◆ Input for this task
####################
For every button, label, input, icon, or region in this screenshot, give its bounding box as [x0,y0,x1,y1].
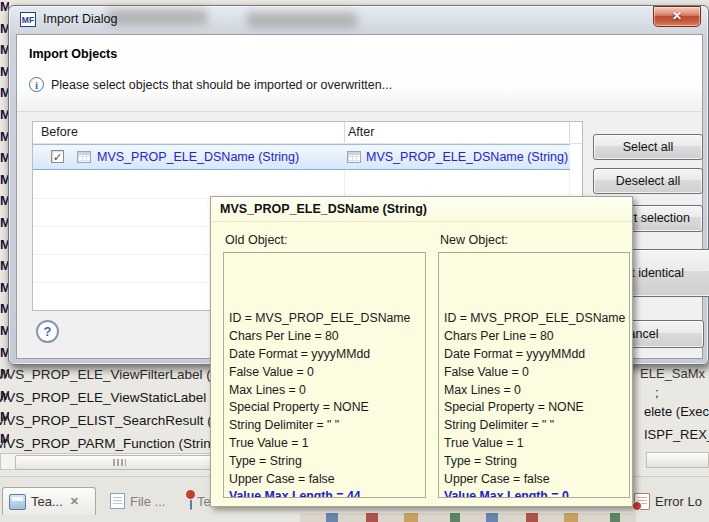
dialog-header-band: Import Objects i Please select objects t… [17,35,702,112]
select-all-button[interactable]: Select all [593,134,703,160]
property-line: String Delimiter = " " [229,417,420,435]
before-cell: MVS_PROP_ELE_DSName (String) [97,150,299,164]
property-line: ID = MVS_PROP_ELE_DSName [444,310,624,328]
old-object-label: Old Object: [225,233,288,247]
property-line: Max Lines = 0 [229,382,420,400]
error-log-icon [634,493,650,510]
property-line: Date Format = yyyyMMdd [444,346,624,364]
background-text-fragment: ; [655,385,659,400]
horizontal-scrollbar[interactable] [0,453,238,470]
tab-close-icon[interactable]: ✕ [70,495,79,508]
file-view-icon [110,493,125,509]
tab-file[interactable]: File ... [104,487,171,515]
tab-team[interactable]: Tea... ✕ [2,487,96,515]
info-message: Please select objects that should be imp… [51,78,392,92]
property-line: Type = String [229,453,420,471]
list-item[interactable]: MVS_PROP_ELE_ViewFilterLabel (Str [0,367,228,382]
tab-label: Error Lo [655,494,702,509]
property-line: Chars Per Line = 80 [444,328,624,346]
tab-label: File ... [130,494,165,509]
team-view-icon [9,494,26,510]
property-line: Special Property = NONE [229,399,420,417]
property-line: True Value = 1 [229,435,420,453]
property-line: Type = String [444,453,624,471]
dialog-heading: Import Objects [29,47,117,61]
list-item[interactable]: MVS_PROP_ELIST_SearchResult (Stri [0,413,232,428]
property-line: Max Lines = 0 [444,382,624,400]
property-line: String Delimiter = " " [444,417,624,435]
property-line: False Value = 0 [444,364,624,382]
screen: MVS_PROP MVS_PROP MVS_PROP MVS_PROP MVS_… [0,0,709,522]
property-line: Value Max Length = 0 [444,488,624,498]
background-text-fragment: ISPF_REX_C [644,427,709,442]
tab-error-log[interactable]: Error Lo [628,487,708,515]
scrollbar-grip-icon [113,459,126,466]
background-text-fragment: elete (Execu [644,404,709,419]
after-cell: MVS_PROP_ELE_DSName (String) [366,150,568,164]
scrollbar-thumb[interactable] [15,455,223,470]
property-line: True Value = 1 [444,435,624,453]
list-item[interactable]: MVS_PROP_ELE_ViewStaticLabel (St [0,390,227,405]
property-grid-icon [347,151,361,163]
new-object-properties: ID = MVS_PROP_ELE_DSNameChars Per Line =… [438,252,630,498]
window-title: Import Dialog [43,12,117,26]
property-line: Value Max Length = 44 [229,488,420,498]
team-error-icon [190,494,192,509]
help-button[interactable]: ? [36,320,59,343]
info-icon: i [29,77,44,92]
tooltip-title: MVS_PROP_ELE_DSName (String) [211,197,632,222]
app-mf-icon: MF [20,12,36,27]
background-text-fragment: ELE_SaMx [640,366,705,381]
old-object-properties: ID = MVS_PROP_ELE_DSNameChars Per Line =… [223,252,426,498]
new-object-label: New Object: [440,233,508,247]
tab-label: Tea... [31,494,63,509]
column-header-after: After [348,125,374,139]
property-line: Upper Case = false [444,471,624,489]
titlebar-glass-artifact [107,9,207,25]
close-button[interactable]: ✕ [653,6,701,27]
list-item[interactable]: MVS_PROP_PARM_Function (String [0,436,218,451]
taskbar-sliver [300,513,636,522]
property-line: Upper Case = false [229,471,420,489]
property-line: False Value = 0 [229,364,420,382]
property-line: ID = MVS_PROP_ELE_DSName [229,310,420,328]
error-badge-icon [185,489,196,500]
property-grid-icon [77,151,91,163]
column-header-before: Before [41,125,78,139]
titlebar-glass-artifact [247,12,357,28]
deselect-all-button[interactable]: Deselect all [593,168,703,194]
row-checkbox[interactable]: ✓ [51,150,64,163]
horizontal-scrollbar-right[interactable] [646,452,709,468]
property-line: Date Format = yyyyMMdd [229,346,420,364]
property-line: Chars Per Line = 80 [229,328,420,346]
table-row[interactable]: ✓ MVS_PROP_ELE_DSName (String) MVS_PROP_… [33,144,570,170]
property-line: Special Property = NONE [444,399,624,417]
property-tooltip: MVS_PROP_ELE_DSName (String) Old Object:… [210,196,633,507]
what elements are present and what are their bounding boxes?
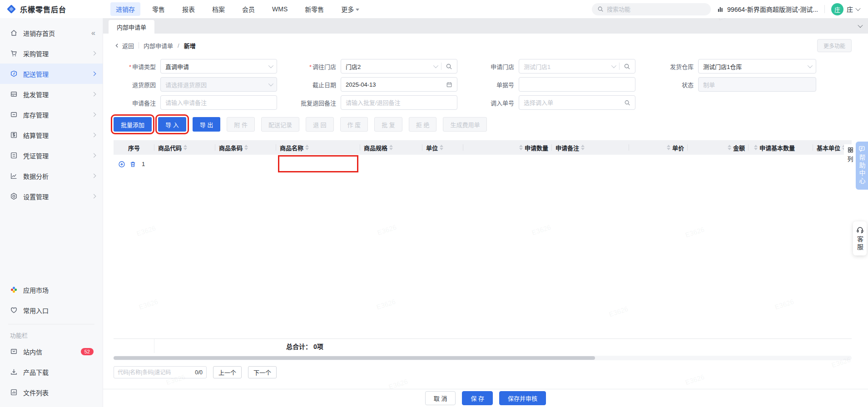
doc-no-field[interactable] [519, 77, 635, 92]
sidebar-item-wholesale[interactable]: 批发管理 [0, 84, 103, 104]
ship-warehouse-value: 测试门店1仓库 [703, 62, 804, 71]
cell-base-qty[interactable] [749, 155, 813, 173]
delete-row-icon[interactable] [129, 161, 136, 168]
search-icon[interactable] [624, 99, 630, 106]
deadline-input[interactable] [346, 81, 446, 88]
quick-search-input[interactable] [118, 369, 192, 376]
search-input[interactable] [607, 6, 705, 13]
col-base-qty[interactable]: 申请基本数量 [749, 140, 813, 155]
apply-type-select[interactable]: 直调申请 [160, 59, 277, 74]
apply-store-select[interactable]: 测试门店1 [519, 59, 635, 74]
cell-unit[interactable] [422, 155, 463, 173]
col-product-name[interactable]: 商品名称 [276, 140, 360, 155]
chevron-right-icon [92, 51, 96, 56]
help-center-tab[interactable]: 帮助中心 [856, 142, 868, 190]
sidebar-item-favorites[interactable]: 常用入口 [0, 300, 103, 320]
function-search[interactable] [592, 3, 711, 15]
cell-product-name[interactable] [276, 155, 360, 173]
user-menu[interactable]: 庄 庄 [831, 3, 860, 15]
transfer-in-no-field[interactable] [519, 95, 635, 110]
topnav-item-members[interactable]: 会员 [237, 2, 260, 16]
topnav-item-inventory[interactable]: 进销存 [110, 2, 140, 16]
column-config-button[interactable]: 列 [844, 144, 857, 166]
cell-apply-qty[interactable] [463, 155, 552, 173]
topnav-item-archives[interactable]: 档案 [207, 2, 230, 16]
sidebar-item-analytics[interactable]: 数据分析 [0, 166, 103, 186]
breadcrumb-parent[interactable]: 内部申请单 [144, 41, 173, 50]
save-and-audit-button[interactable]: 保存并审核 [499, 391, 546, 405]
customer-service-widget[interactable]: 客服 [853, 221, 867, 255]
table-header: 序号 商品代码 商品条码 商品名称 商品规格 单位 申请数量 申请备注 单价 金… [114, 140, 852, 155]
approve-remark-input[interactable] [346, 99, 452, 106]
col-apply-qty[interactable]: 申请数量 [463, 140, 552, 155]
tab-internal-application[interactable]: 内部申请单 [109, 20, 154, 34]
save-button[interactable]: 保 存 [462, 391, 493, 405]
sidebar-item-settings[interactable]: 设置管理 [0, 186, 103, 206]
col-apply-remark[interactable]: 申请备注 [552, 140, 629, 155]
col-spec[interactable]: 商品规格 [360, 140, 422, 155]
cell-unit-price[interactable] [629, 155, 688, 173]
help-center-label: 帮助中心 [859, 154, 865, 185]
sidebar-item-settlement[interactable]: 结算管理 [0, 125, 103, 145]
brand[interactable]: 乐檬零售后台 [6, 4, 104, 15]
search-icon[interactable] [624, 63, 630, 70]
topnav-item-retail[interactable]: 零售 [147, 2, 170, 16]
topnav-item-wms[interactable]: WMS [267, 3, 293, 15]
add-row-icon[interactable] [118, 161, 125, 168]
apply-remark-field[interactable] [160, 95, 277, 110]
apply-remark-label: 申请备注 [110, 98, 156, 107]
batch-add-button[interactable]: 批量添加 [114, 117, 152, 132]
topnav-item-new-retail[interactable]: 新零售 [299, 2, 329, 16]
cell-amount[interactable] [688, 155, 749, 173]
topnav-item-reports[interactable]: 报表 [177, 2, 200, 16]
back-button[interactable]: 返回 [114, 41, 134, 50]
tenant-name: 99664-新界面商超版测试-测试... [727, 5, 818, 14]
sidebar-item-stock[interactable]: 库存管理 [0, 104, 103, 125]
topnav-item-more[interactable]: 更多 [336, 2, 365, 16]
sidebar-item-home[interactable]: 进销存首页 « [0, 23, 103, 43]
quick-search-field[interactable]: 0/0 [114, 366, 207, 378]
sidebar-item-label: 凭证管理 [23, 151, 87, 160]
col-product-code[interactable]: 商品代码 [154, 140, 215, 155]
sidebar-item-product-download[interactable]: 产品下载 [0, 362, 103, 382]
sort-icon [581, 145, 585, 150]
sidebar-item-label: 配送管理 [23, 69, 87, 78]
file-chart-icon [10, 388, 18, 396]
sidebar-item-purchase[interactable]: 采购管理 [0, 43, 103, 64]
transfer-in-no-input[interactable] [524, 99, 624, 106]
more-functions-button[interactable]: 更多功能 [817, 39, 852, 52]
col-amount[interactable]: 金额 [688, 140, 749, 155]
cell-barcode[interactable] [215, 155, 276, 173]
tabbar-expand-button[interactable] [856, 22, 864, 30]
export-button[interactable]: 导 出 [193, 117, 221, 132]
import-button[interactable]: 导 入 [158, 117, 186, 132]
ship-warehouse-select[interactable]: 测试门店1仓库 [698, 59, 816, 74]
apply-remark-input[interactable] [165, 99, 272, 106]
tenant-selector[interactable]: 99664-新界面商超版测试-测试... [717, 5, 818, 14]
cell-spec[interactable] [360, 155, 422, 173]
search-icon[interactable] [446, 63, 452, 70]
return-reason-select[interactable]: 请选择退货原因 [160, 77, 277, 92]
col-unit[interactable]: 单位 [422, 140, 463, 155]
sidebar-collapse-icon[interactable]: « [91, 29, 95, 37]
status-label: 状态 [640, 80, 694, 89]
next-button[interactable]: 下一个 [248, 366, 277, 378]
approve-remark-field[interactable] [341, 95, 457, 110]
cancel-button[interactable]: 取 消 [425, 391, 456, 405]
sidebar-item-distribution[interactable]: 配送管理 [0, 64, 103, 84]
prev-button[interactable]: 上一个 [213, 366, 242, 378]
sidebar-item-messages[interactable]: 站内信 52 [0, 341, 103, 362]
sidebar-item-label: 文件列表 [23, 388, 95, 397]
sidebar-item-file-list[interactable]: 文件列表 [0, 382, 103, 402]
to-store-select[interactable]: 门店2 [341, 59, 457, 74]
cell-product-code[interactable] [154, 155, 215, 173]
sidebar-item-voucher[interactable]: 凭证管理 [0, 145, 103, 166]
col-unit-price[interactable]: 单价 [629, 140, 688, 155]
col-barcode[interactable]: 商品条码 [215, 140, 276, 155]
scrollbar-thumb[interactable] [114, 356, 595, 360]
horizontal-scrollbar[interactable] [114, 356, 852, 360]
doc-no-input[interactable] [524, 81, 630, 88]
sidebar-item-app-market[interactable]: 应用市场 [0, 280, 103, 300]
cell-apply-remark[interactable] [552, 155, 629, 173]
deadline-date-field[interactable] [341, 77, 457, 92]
####################
◆ Required action
In the listing above, find each line with "商品代码" and copy it.

◆ Exercise result
table-header: 序号 商品代码 商品条码 商品名称 商品规格 单位 申请数量 申请备注 单价 金… [114, 140, 852, 155]
col-product-code[interactable]: 商品代码 [154, 140, 215, 155]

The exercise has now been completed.